…oder: Ein reichlich merkwürdige Begegnung, die ein Rettungsdienstler am Eröffnungstag des Europa-Park in einer Toilette hatte

Die Arena of Football im Europa-Park.

Die Arena of Football im Europa-Park.

Nun war ich auch dieses Jahr wieder zur Saisoneröffnung im Europa-Park, allerdings rechnete ich nicht damit, eine Begegnung dieser Art zu haben. Was war passiert? Ich gehöre zu den Gästen, die ihren Aufenthalt im Europa-Park voll genießen wollen. Das heißt, außer einer Umhängetasche für Filmkamera und Fotoapparat schleppe ich eigentlich nichts mit mir herum. Dadurch bin ich quasi gezwungen, mir Essen oder Erfrischung an einer der vielen Stände im Europa-Park zu holen – was wirklich kein Problem ist, denn Stände und Restaurants gibt es dort wahrlich genug.

An diesem Tag war es noch nicht ganz Mittag, als ich beschloss, mir etwas zu trinken zu besorgen, wobei ich gezwungen war, auf das als “weiblich” propagierte “Coke Light” auszuweichen, das extrem männliche “Coke Zero” gibt es dort nämlich nicht. Und während ich noch darüber nachdachte, warum “Coke Light” weiblich und “Coke Zero” männlich sein soll (liebe Frauen, hier bitte einen “männlicher-IQ-Witz” Eurer Wahl einfügen), steuerte ich den nächsten Getränkestand an, die “Arena of Football” im Englischen Themenbereich. Fußball ist jetzt nicht so mein Ding und selbst meine brasilianische Brieffreundin hat vor, während der diesjährigen WM aus dem Land zu fliehen, aber die “Sports Bar” in der “Arena of Football” besuche ich gern wegen den Getränken und den kleinen Snacks (und den lustigen Panini-Sammelalben aus den 1980er Jahren, die dort in die Tische eingearbeitet – was für Frisuren wir damals hatten!).
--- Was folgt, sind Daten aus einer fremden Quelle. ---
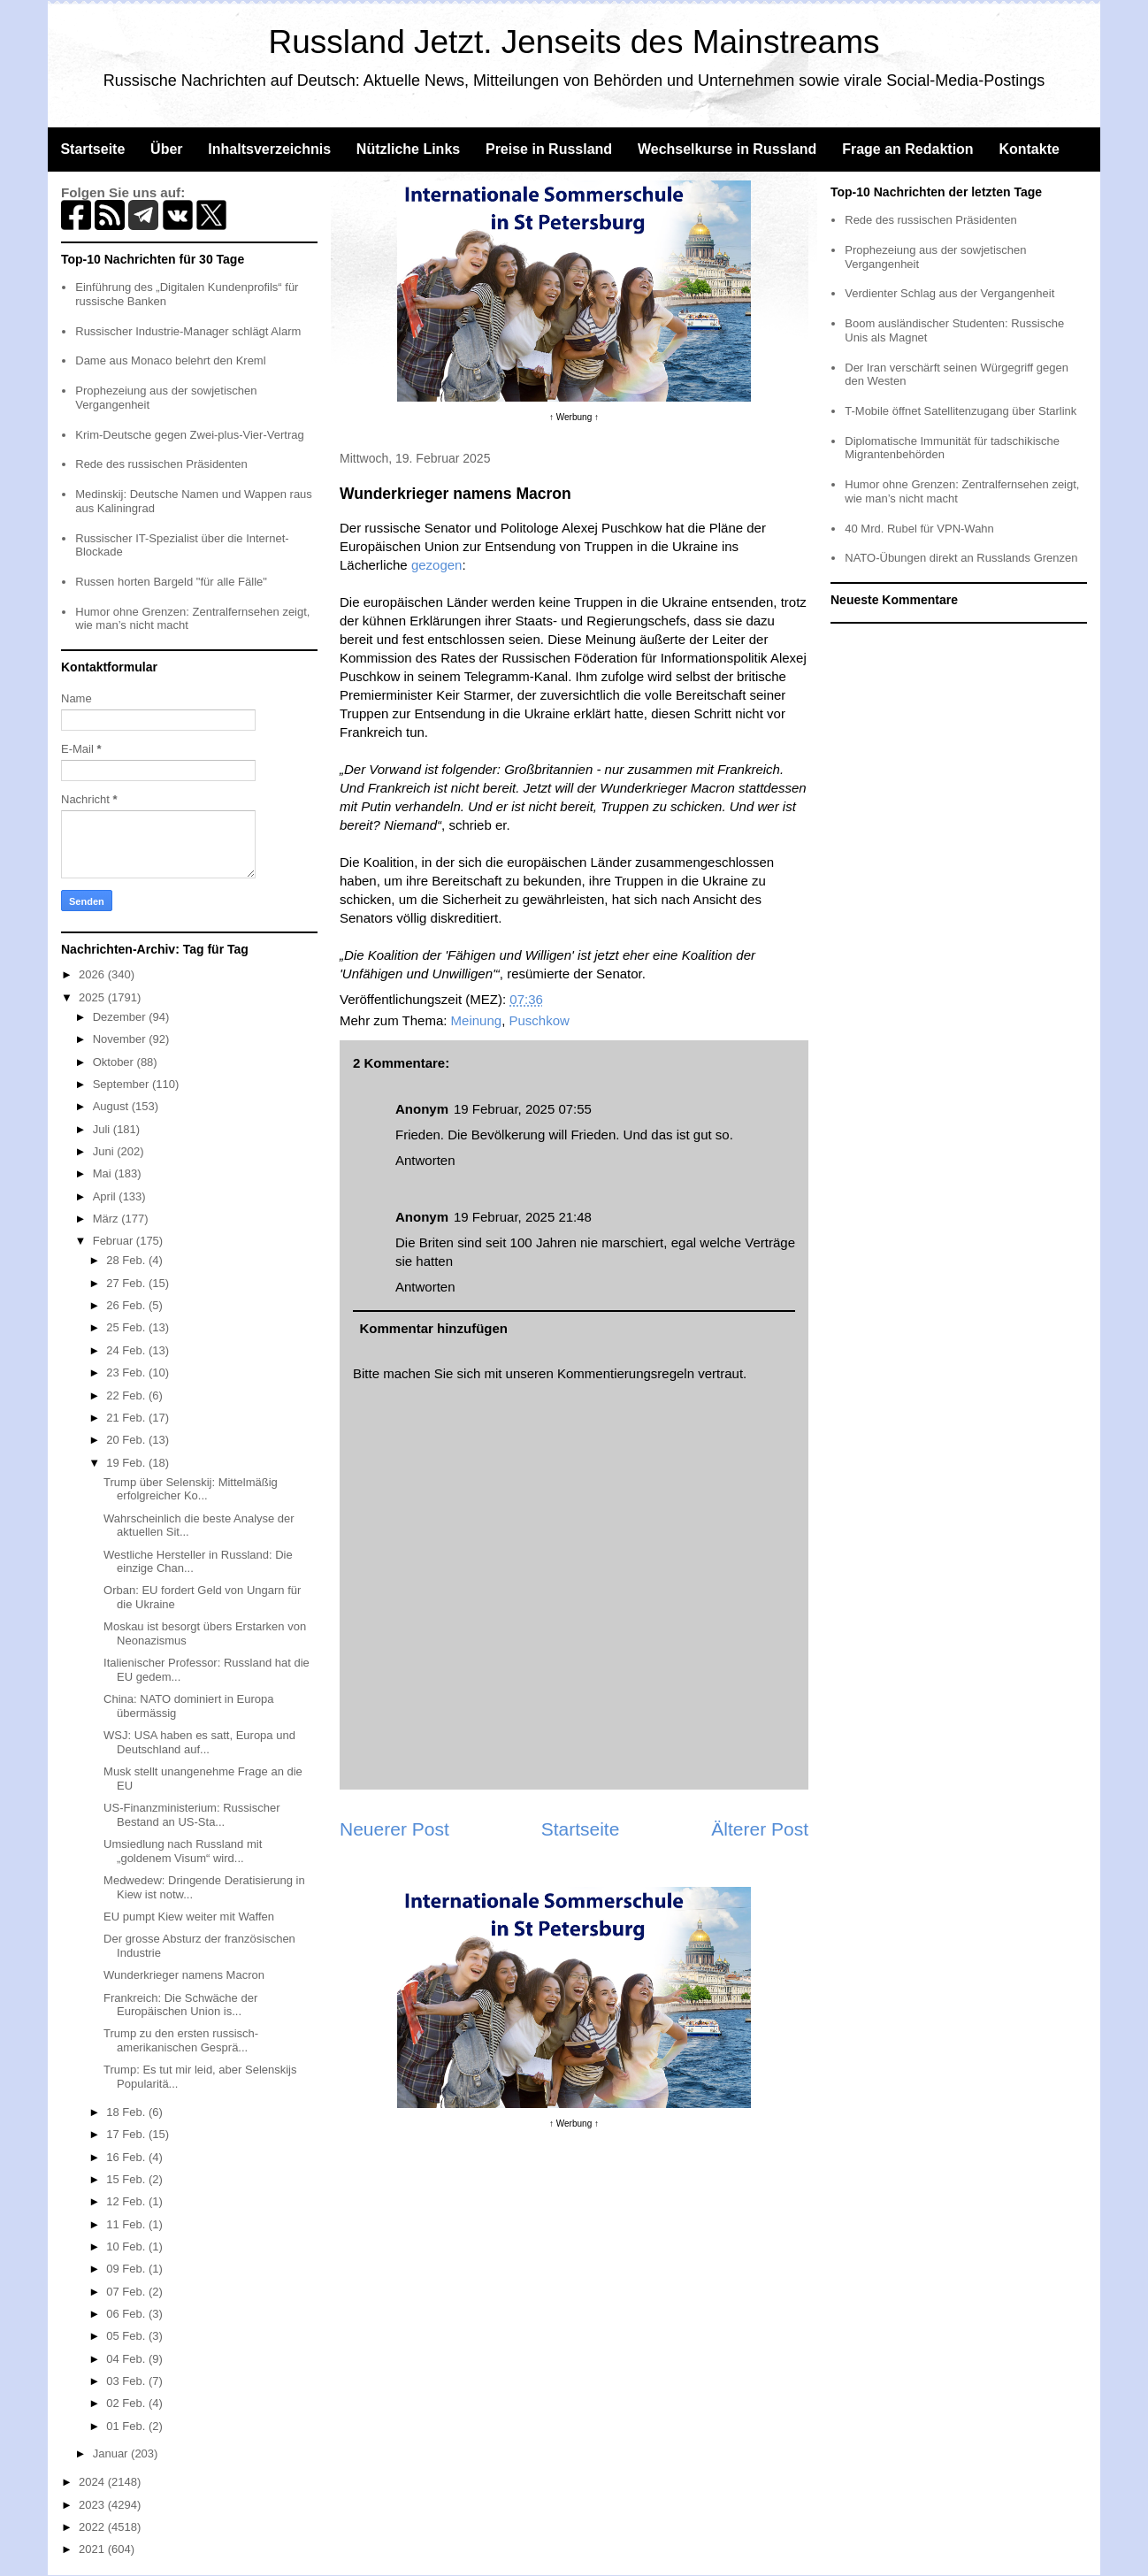  What do you see at coordinates (114, 1240) in the screenshot?
I see `Februar` at bounding box center [114, 1240]. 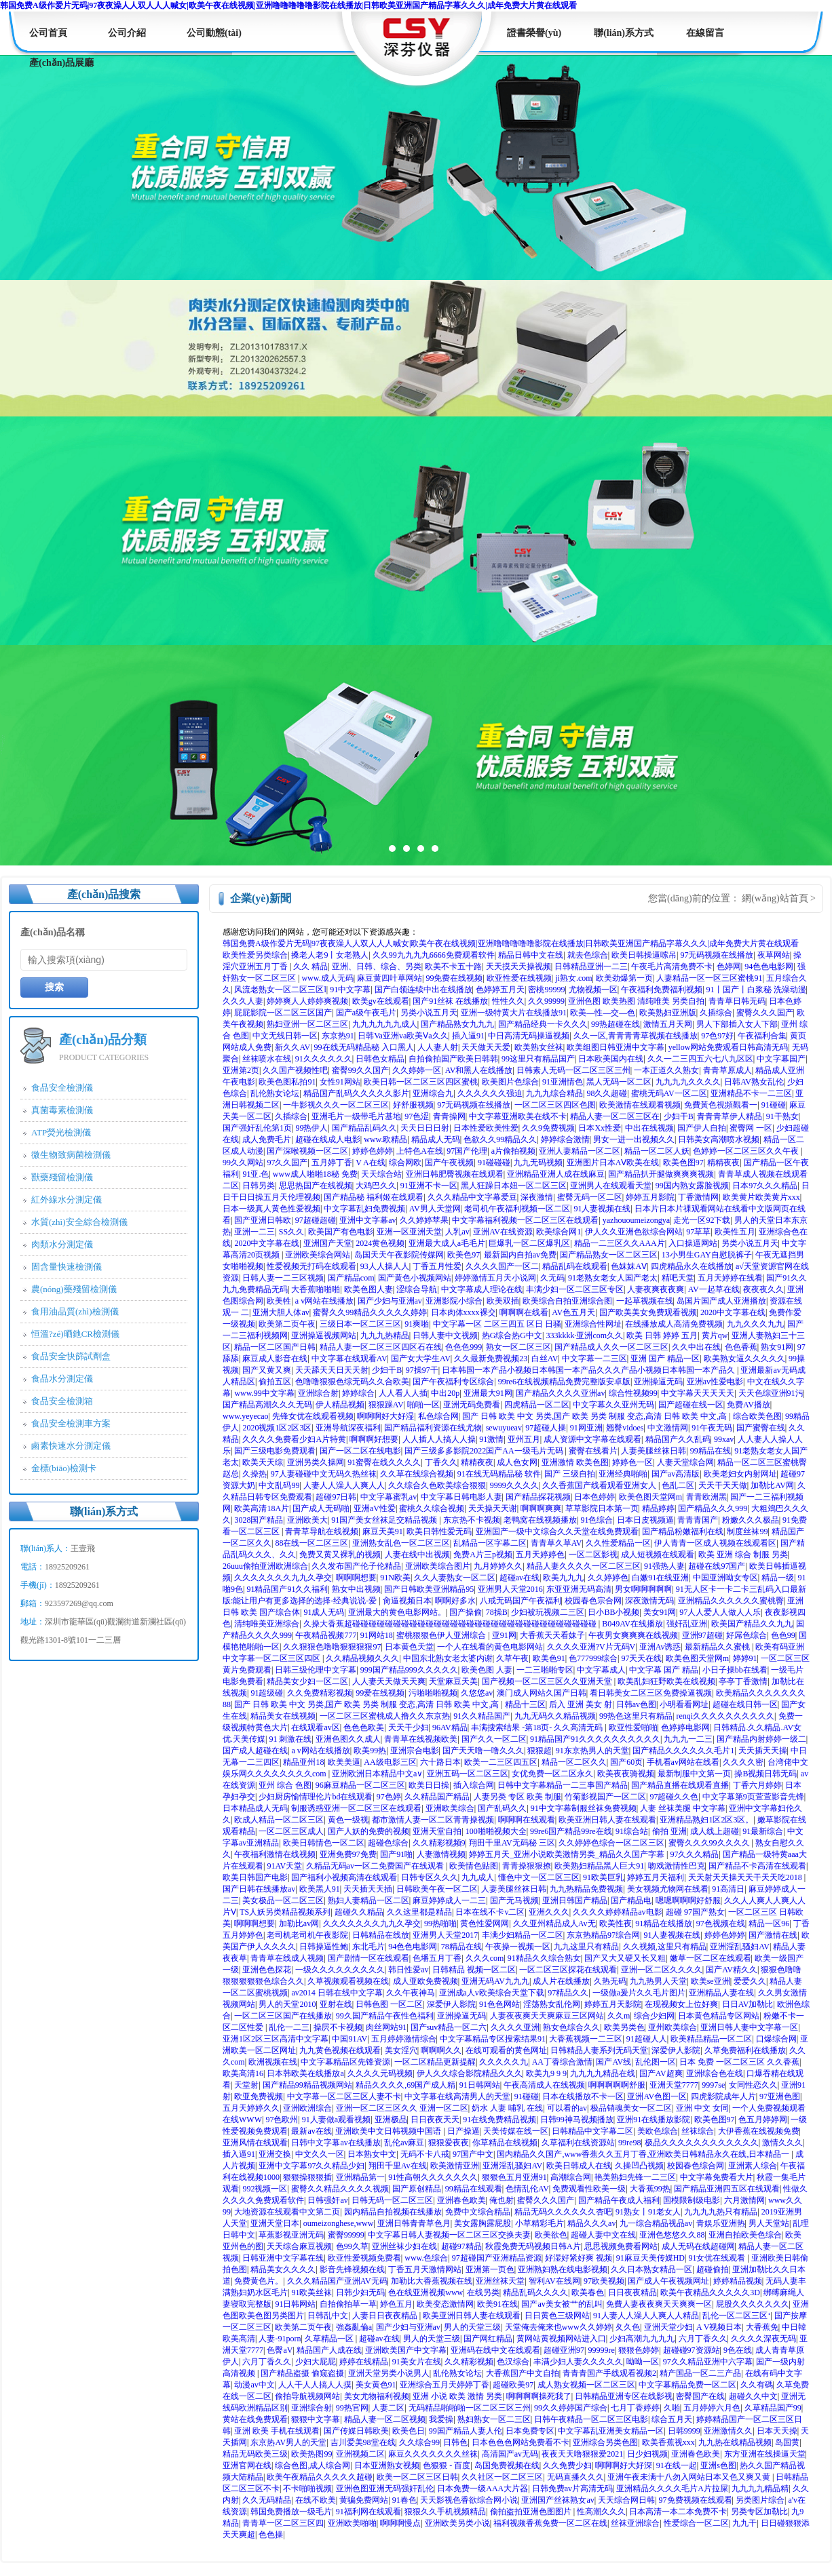  I want to click on 亚洲中文字幕av, so click(367, 1220).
Allerdings merkte ich an diesem Tag, dass ich wohl zuerst einen anderen Gang machen sollte, bevor ich wieder was trinke: Meine Blase war voll. Aber kein Problem, natürlich hält die “Arena of Football” auch Toiletten vor. Diese sind – wie übrigens alle Toiletten im Europa-Park – dem Thema angemessen gestaltet, die Vorräume zeigen riesige Fußballkarikaturen, die allerdings vom Humor her aus den 1970er Jahren stammen (unter der Überschrift “Frauenfußball” sieht man dort beispielsweise eine Riege Frauen auf der Trainerbank sitzen, die ihre Köpfe in diesen 1970er-Jahre-Astronautenhelm-Haartrockungshauben stecken haben und sich gerade die Fingernägel machen lassen). Die Karikaturen setzen sich in den Toiletten fort (wobei ich natürlich nur die Herrentoilette beurteilen kann) und in den Pissoirs der Herrentoilette ist ein kleines Fußballtor eingearbeitet, damit man beim Verrichten des “kleinen Geschäfts” immer schön in die Mitte zielt.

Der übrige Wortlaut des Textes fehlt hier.